Inconsistent publication styles make it difficult to find out if publications have been retracted, and indexing such articles makes it even more difficult. In a test of 8 databases, only 1 (EMBASE) had a working link to a retraction notice. Continuing citation of retracted articles is not uncommon. For example, one article published in Chest in 2005 was retracted 3 years later because of falsified data, and it was cited more after the retraction than before!  96% of the citations improperly cited the retracted article. A similar study of citations in the PubMed database found the same results.

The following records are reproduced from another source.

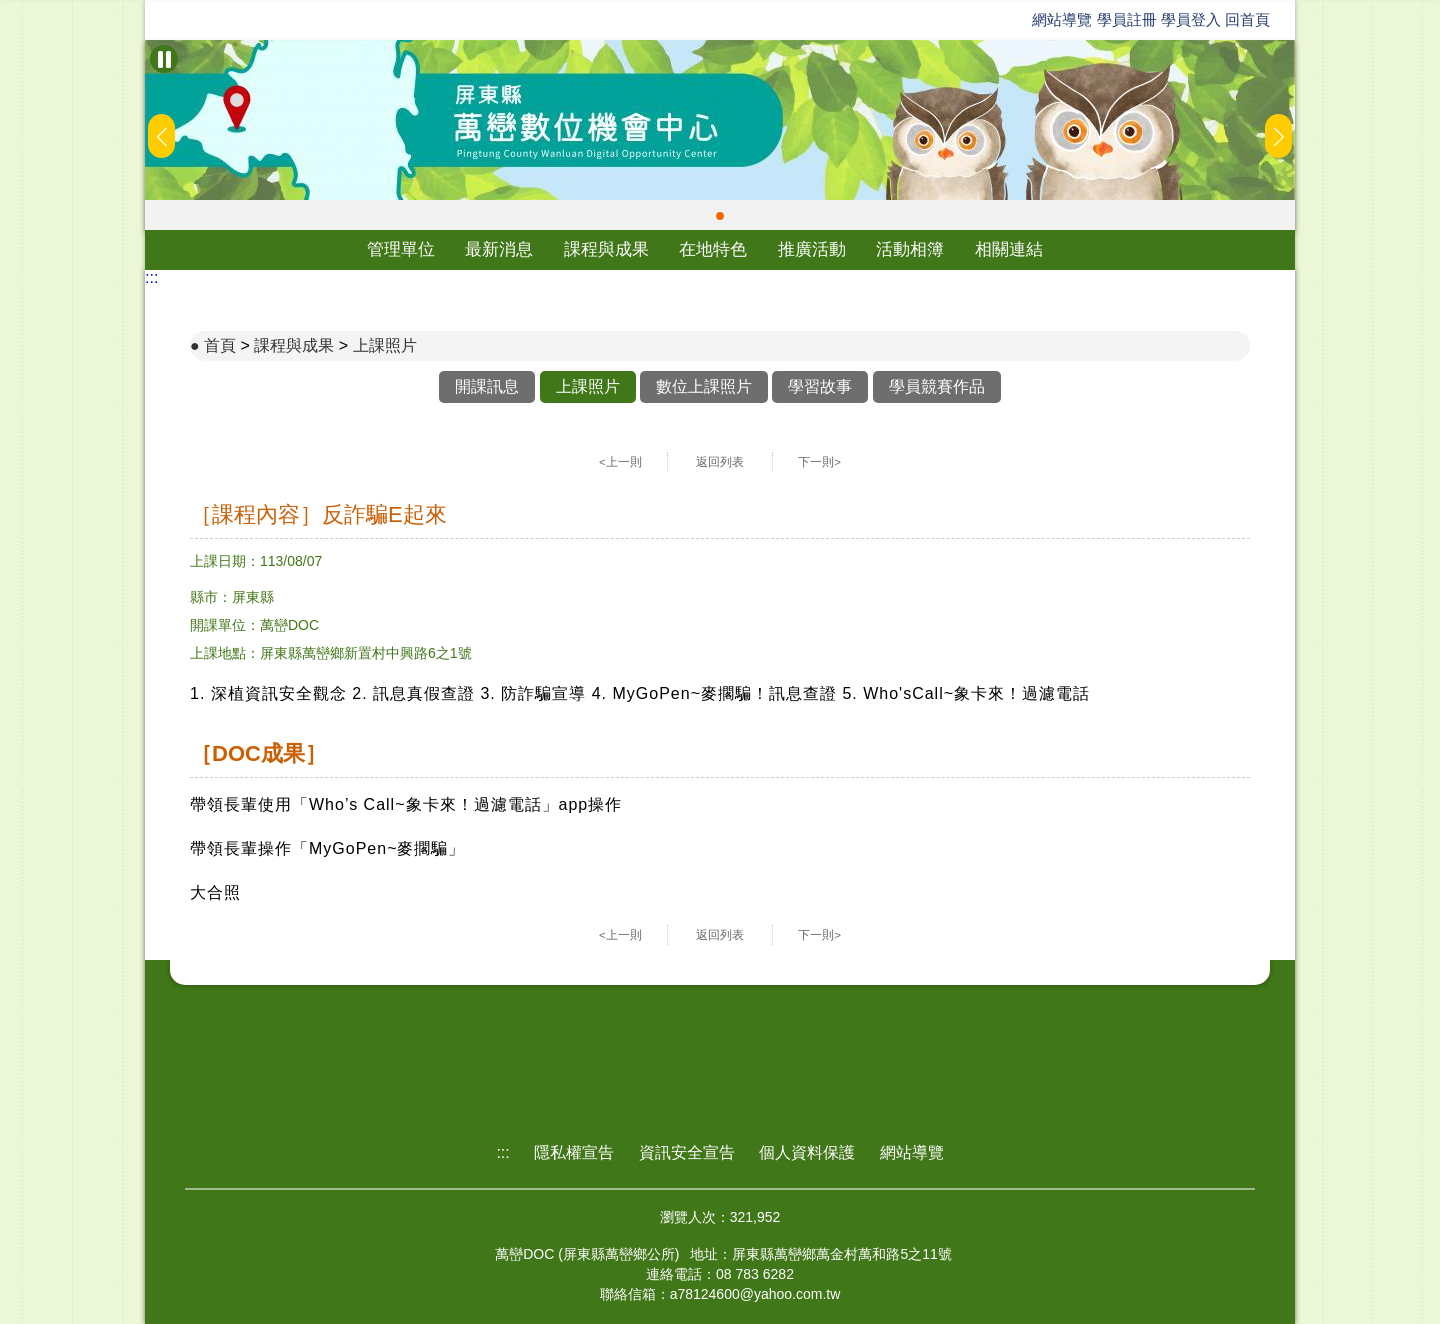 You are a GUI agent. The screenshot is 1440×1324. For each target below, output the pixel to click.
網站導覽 (1062, 19)
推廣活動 (812, 249)
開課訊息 (487, 386)
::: (151, 277)
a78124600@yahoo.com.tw (755, 1294)
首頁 (220, 345)
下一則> (819, 462)
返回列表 (720, 462)
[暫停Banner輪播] (164, 59)
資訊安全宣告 (687, 1152)
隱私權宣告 (574, 1152)
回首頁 (1247, 19)
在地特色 (713, 249)
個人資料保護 (807, 1152)
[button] (720, 216)
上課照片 (385, 345)
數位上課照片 (704, 386)
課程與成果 (606, 249)
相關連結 (1009, 249)
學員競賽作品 (937, 386)
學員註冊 (1127, 19)
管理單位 (401, 249)
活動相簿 (910, 249)
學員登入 (1191, 19)
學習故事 (820, 386)
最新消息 (499, 249)
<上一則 (620, 462) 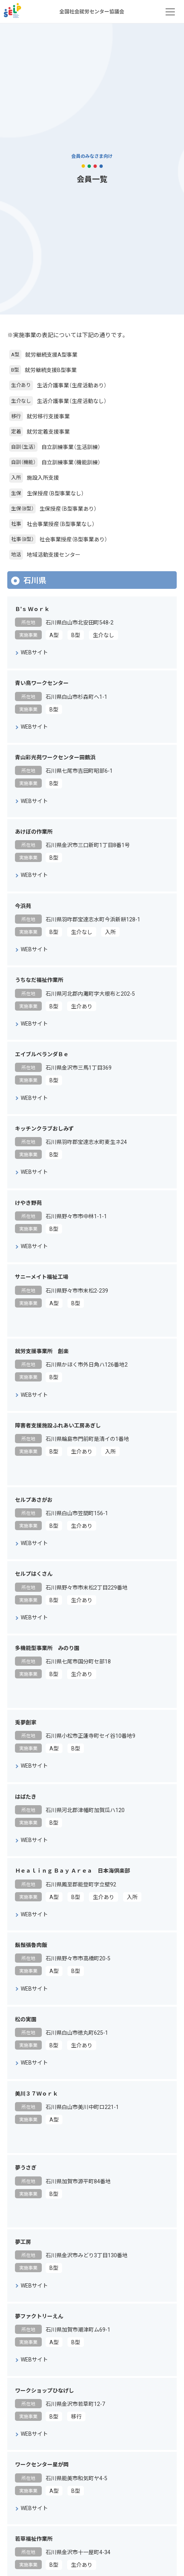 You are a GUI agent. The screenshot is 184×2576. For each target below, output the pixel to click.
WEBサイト (34, 652)
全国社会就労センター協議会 (12, 11) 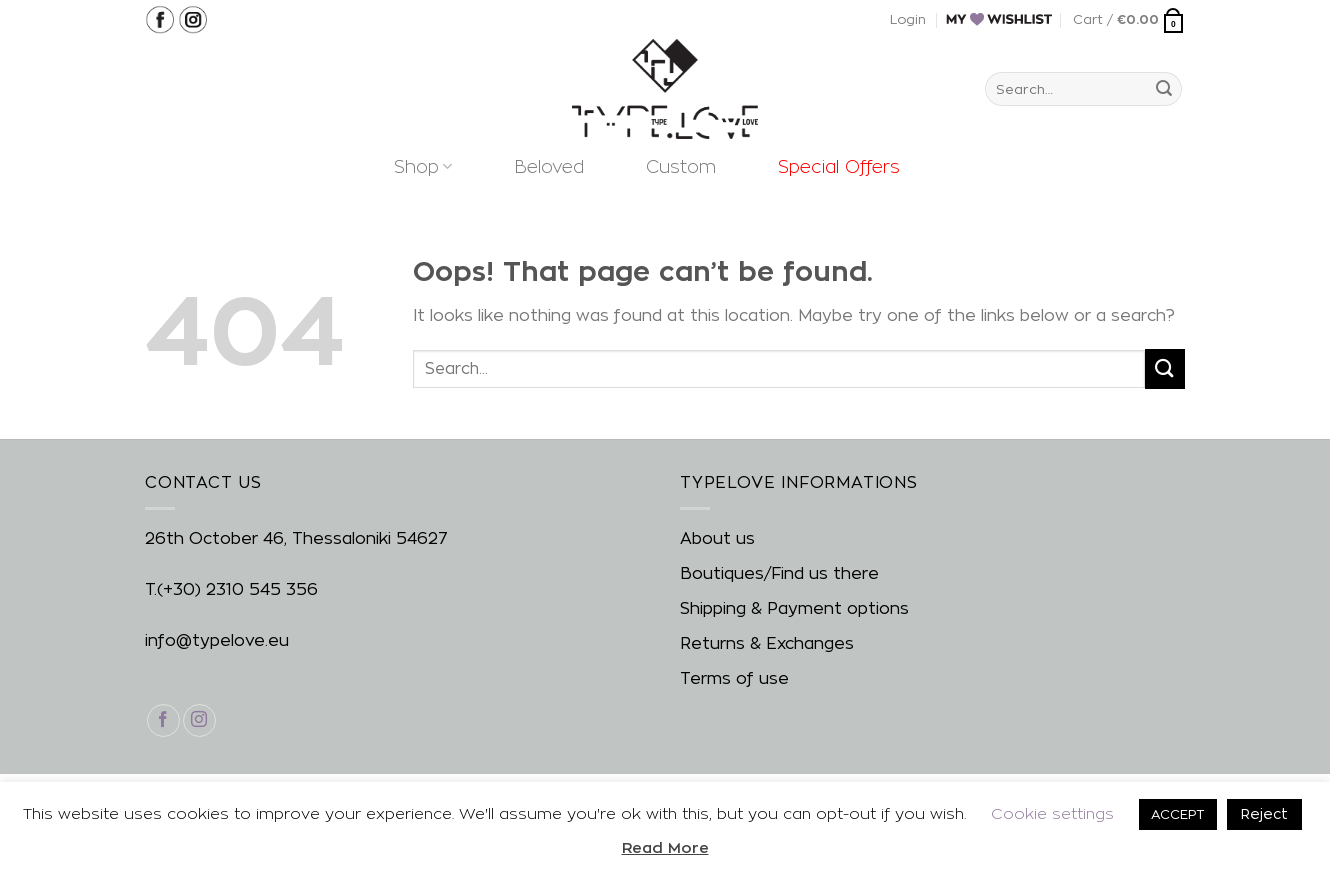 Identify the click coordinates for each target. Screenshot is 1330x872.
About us (717, 538)
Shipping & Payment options (794, 608)
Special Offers (839, 166)
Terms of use (734, 678)
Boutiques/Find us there (779, 573)
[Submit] (1164, 89)
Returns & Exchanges (767, 643)
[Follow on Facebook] (163, 720)
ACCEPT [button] (1178, 814)
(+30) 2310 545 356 (237, 589)
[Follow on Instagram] (199, 720)
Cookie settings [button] (1052, 813)
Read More (665, 847)
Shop (423, 167)
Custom (681, 166)
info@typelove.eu (217, 640)
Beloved (549, 166)
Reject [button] (1264, 813) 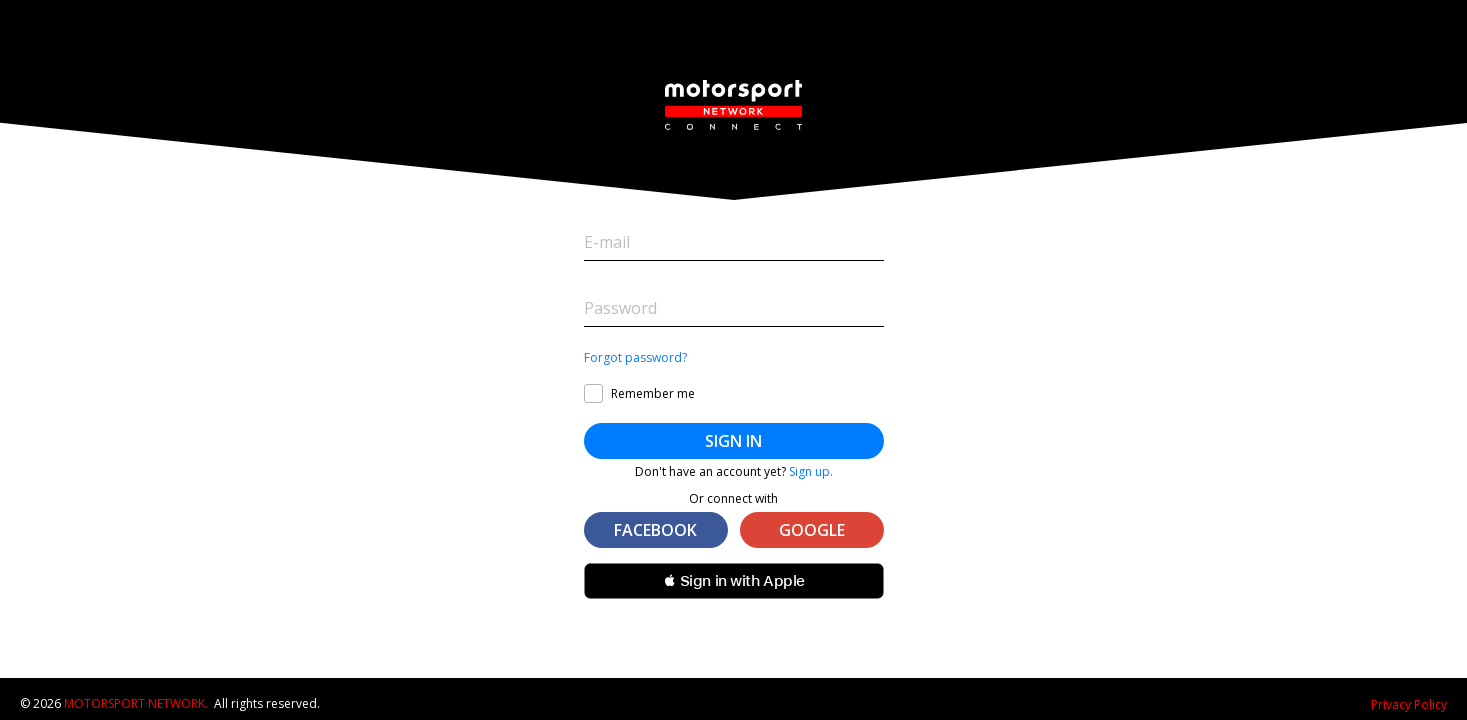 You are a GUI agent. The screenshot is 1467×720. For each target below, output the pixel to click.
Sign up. (811, 471)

A NISO working group, Reducing the Inadvertent Spread of Retracted Science (RISRS) has issued these draft recommendations:

  1. Develop a systematic cross-industry approach to ensure the public availability of consistent, standardized, interoperable, and timely information about retractions.
  2. Recommend a taxonomy of retraction categories/classifications and corresponding retraction metadata that can be adopted by all stakeholders.
  3. Develop best practices for coordinating the retraction process to enable timely, fair, unbiased outcomes.
  4. Educate stakeholders about publication correction processes including retraction and about pre- and post-publication stewardship of the scholarly record.

CrossRef has acquired Retraction Watch which may result in improved metadata in the future. Meanwhile, PDFs of articles are still available, but several possible actions may be taken. About 60% of them have had a watermark added. Other actions include adding the retraction notice to the cover page, deleting the PDF and replacing it with the retraction notice, or replacing the abstract with the retraction notice. The HTML for the record could remain untouched, it could be marked as retracted, or it could be replaced by the retraction notice, with the metadata and full text removed. 

The takeaway for everyone is to read the RISRS draft and give feedback.Librarians should develop procedures to account for retractions in core library services.Vendors should investigate their holdings and practices, examine their metadata flows, look at the RISRS draft and consider how they can align their practices with it.